第7話 わすらるる企業年金連合会
★翔子の仕事力
瀬奈は驚いた、ちょうど瀬奈の友人が会社を立ち上げることになり、社会保険の加入手続きの仕事が入って来て、翔子に手伝ってもらっていたのだ。
その仕事の正確さ、スピードは想像を遥かに超えていた。
指示をする瀬奈の方が追いつかないほどだった。
とにかくパソコンのスキルが高い。話すよりもタイピングの方が早い。
いつもなら、陽菜にお願いすると半日はかかる仕事が1時間で終わってしまった。
「あら、これで終わりでしょうか? ではコーヒーでも用意しますね」と翔子は奥へ入って行った。
瀬奈はこれはとんでもない事になったと心底驚いていた。
翔子が事務所に来てからというもの、どんな仕事も簡単にさっと終わらす翔子を見ていて、さらに信頼を増していく瀬奈だった。
ある日、陽菜がやってきて、「最近、私に仕事がないんだけど、どういう事?」と突然、詰め寄ってきた。
瀬奈は会田さんがやってきて、ものすごく助かっていること。有能で完璧に仕事をこなすことを陽菜に自慢気に話した。

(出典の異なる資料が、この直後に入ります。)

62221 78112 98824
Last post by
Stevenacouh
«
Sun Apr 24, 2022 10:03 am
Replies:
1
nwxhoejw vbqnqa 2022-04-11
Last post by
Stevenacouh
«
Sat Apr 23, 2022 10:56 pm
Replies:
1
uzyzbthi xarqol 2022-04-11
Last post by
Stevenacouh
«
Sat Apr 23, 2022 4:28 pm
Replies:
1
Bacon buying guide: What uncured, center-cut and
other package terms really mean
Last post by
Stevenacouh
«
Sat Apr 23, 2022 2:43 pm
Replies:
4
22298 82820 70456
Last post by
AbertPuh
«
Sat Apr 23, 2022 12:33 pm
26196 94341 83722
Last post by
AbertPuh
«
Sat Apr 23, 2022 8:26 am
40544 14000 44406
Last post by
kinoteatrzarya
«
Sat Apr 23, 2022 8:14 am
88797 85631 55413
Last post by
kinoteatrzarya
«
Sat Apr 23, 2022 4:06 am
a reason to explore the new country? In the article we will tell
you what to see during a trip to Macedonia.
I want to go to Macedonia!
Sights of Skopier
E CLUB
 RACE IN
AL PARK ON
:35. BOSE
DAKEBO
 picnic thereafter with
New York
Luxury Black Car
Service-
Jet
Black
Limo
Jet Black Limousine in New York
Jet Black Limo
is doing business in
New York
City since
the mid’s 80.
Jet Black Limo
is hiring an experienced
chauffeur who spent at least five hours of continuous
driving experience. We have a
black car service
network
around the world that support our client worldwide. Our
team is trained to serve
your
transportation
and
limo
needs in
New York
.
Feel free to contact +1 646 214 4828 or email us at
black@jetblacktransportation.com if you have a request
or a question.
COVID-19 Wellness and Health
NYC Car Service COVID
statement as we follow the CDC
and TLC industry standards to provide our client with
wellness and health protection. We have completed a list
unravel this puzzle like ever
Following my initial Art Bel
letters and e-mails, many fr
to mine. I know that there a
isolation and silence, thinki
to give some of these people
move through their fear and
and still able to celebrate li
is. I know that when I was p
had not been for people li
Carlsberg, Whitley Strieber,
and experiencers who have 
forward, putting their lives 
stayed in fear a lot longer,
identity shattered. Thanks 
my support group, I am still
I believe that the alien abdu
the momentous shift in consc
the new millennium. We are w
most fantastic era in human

「そう、でも私にもプライドがあるの、この事務所を手伝ってきたっていう自負があるの、それを新しい事務員が来たからって私をポイ捨てするつもり?」と苛立って陽菜が言った。
「おいおい、ポイ捨てっていうなよ、別に必要としていないわけじゃないぜ、ただお前よりも優秀なのは確かだ」と瀬奈も正直に答える。

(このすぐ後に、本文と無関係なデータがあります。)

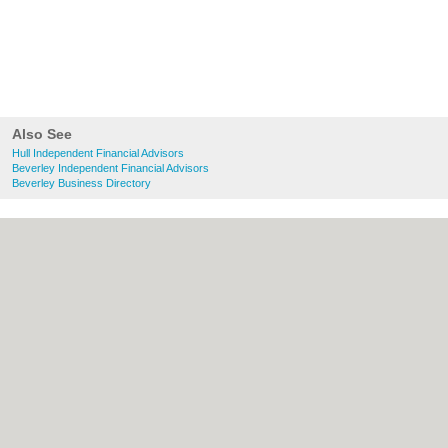
Also See
Hull Independent Financial Advisors
Beverley Independent Financial Advisors
Beverley Business Directory
About Hull.co.uk:
Contact
|
Privacy Policy
|
Cookie Policy
|
Revoke cookie/ad consent |
Terms of Use
|
Community Guidelines
|
FAQs
|
Add a Business
Categories:
Bars
|
Bridal Shops
|
Builders
|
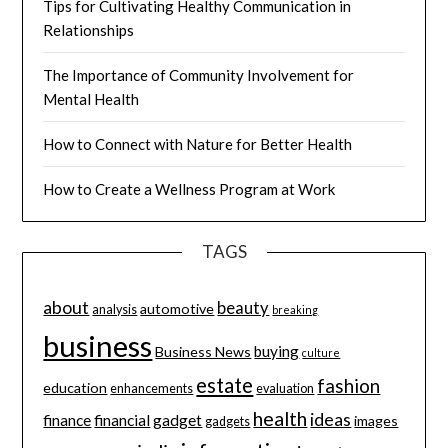
Tips for Cultivating Healthy Communication in
Relationships
The Importance of Community Involvement for
Mental Health
How to Connect with Nature for Better Health
How to Create a Wellness Program at Work
TAGS
about
beauty
automotive
analysis
breaking
business
buying
Business News
culture
estate
fashion
education
enhancements
evaluation
health
ideas
finance
financial
gadget
images
gadgets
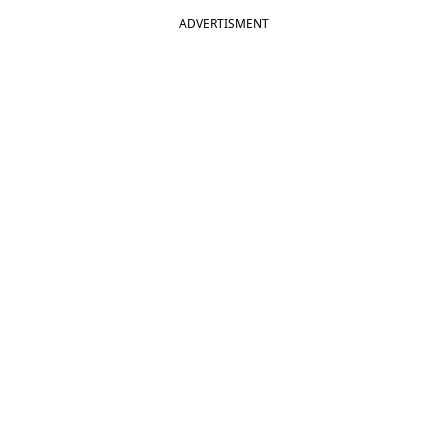
ADVERTISMENT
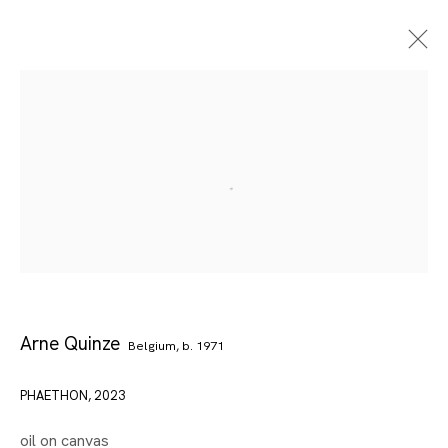
Arne Quinze
Belgium,
b. 1971
Artworks
PHAETHON
,
2023
oil on canvas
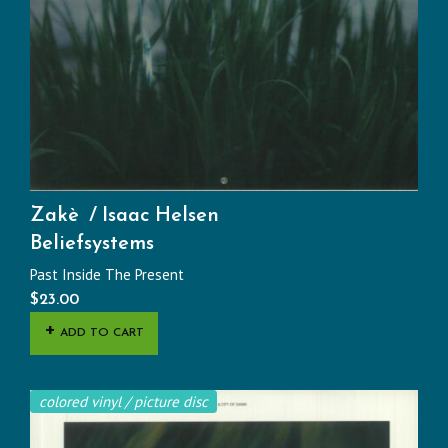
Zakè
Isaac Helsen
Beliefsystems
Past Inside The Present
$
23.00
ADD TO CART
colored vinyl / picture disc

「そんなのはわかってる!!もういい、自分で自分の仕事は取ってくる。それなら文句はないでしょう!!」
「もしお前が自分で仕事を持ってきたら、その仕事は受けてやってもいいぞ、ただし、受けられない仕事もあるからな、それは覚えておけ、俺に相談しないで勝手に引き受けてきたら、最後まで責任を持てよ」
「わかってる!!」と言って陽菜は事務所から出ていった。